Gently fold in the grated carrots, drained pineapple, coconut, and pecans until evenly distributed throughout the batter. (5 minutes)

06

Step
2 mins

Evenly divide the batter among the prepared cake pans. (3 minutes)

07

Step
35 mins

Bake in the preheated oven until a toothpick inserted into the center comes out clean, approximately 30-35 minutes. Start checking for doneness around 30 minutes to prevent over-baking. (35 minutes)

08

Step
10 mins

Let the cakes cool in the pans for 10 minutes before inverting them onto a wire rack to cool completely. (10 minutes)

For an extra layer of flavor, try toasting the pecans before chopping. This will enhance their nutty flavor and add a pleasant crunch.
If you prefer a less sweet cake, you can reduce the amount of sugar by 1/4 cup.
Feel free to add other nuts or dried fruits to the batter, such as walnuts, raisins, or cranberries.
This cake is delicious with a classic cream cheese frosting, but it also pairs well with a simple vanilla glaze or a dusting of powdered sugar.

Carmela Murphy

Written by

Our recipe authors are passionate food lovers who share thousands of diverse dishes from around the world. They bring daily cooking inspiration with delicious, easy-to-make recipes for every occasion.

RECIPE REVIEWS

Avarage Rating: 4.5/ 5 ( 2 Ratings)
Total Reviews: (7)
  • Everette Franecki

    This cake is amazing! So moist and flavorful. It's a new family favorite!

  • Adolf Schambergerjakubowski

    The recipe was easy to follow, and the cake turned out perfectly. I added walnuts instead of pecans, and it was still delicious!

  • Sterling Botsfordgreenholt

    I've made this cake several times, and it's always a hit.

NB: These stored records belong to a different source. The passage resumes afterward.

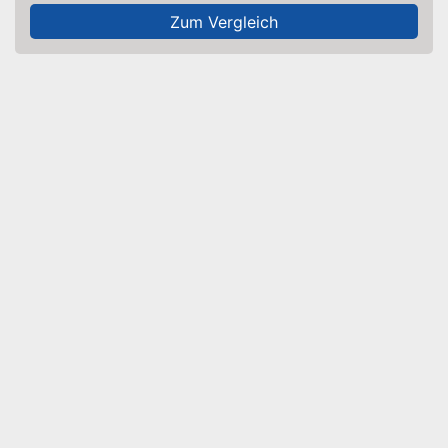
Zum Vergleich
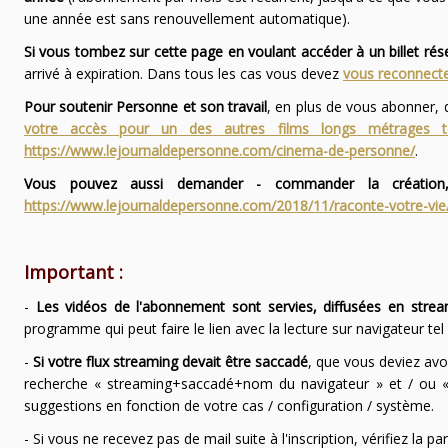
une année est sans renouvellement automatique).
Si vous tombez sur cette page en voulant accéder à un billet ré
arrivé à expiration. Dans tous les cas vous devez
vous reconnecte
Pour soutenir Personne et son travail
, en plus de vous abonner,
votre accès pour un des autres films longs métrages
https://www.lejournaldepersonne.com/cinema-de-personne/
.
Vous pouvez aussi demander - commander la création,
https://www.lejournaldepersonne.com/2018/11/raconte-votre-vie
Important :
-
Les vidéos de l'abonnement sont servies, diffusées en strea
programme qui peut faire le lien avec la lecture sur navigateur te
-
Si votre flux streaming devait être saccadé
, que vous deviez avo
recherche « streaming+saccadé+nom du navigateur » et / ou « 
suggestions en fonction de votre cas / configuration / système.
- Si vous ne recevez pas de mail suite à l'inscription, vérifiez la 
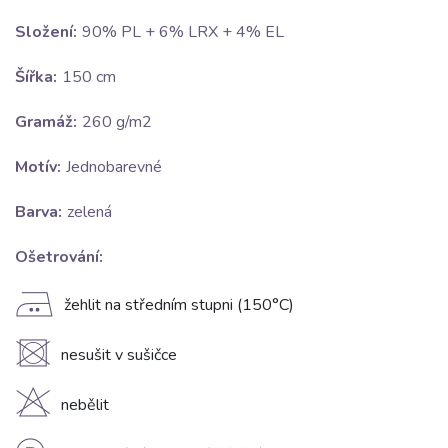
Složení:
90% PL + 6% LRX + 4% EL
Šířka:
150 cm
Gramáž:
260 g/m2
Motív:
Jednobarevné
Barva:
zelená
Ošetrování:
E
žehlit na středním stupni (150°C)
U
nesušit v sušičce
H
nebělit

The pineapple and coconut add such a nice touch.

  • Sydni Carroll

    The cake was a bit too sweet for my taste, so I reduced the sugar by 1/4 cup, and it was perfect.

  • Trent Smith

    I'm not usually a fan of carrot cake, but this recipe changed my mind. It's so good!

  • Kendra Hartmann

    I added a bit of orange zest to the frosting, and it complemented the cake perfectly.

  • Jovany Rippin

    My family loved this cake! It was gone in two days.